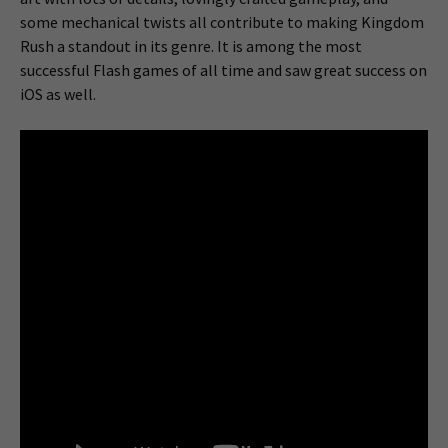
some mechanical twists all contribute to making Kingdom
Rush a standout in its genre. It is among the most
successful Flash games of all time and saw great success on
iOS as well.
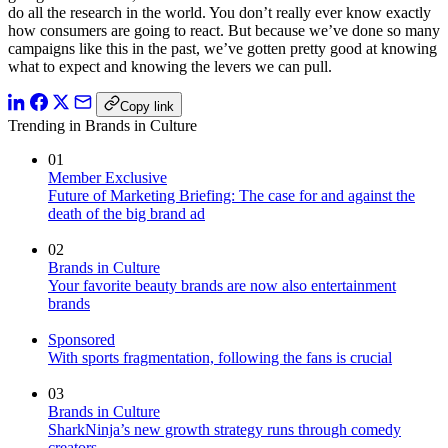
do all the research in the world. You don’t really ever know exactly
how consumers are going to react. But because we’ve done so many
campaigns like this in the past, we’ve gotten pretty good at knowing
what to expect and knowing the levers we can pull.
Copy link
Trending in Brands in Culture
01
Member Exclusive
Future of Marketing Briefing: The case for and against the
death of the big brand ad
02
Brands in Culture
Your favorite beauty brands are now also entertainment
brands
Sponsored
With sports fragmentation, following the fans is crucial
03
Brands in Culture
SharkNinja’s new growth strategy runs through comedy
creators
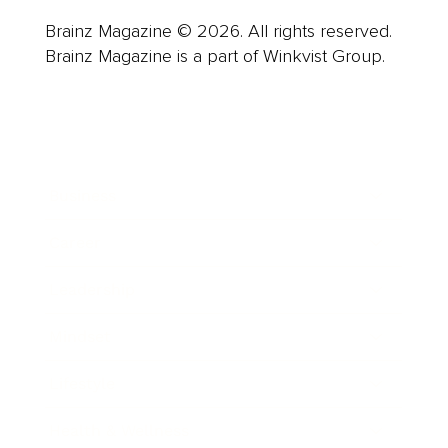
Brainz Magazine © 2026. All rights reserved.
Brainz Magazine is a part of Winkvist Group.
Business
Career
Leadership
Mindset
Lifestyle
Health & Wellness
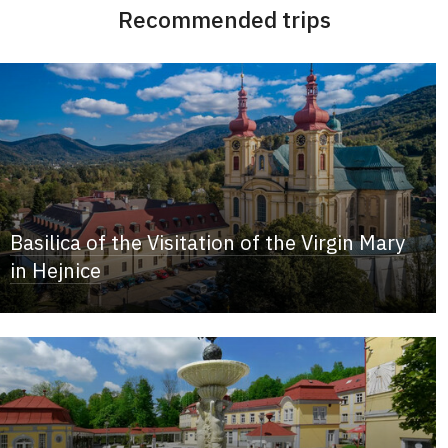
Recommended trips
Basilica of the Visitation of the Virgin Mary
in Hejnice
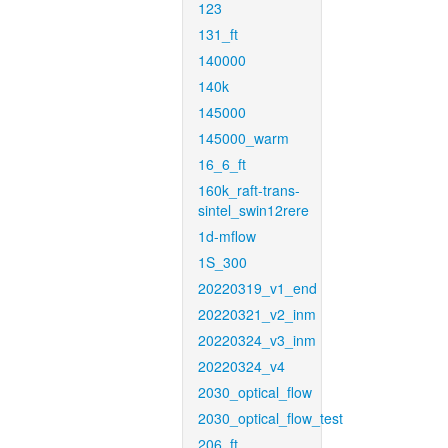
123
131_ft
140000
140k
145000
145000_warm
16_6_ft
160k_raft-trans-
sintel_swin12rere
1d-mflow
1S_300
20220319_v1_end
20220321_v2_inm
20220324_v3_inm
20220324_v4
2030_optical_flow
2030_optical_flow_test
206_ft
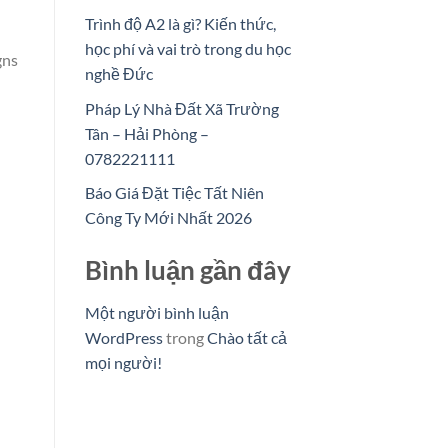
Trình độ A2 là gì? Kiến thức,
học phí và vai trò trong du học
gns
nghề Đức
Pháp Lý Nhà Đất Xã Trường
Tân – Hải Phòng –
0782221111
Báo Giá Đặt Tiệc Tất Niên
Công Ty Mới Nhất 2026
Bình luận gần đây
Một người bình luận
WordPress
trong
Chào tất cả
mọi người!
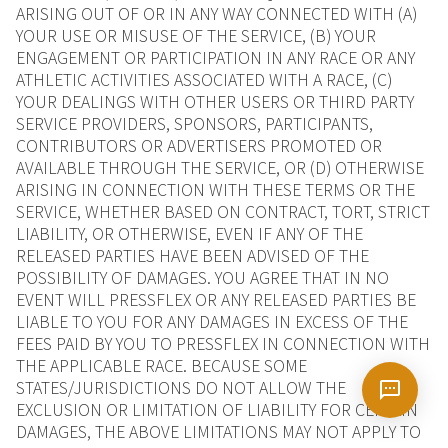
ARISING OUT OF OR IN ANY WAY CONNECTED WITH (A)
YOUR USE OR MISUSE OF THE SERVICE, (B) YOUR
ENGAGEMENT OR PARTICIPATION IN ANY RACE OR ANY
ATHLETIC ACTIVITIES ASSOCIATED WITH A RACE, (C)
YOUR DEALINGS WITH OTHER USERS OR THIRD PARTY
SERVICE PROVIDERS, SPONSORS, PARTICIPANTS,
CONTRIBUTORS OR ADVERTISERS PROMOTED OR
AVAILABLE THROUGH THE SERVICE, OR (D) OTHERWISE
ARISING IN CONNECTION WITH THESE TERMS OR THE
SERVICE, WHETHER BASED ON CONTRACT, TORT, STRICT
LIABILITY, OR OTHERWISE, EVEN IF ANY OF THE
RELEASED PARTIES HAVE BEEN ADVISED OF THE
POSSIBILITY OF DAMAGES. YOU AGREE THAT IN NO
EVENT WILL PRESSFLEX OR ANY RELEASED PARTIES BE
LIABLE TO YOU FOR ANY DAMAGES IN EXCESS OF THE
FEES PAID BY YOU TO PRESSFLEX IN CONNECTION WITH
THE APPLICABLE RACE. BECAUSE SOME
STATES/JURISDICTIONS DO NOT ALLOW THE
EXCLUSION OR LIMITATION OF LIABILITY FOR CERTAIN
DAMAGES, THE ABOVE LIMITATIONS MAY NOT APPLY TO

+++++

For each line in the data above that contains the string "PARTIES", extract the line.

RELEASED PARTIES HAVE BEEN ADVISED OF THE
EVENT WILL PRESSFLEX OR ANY RELEASED PARTIES BE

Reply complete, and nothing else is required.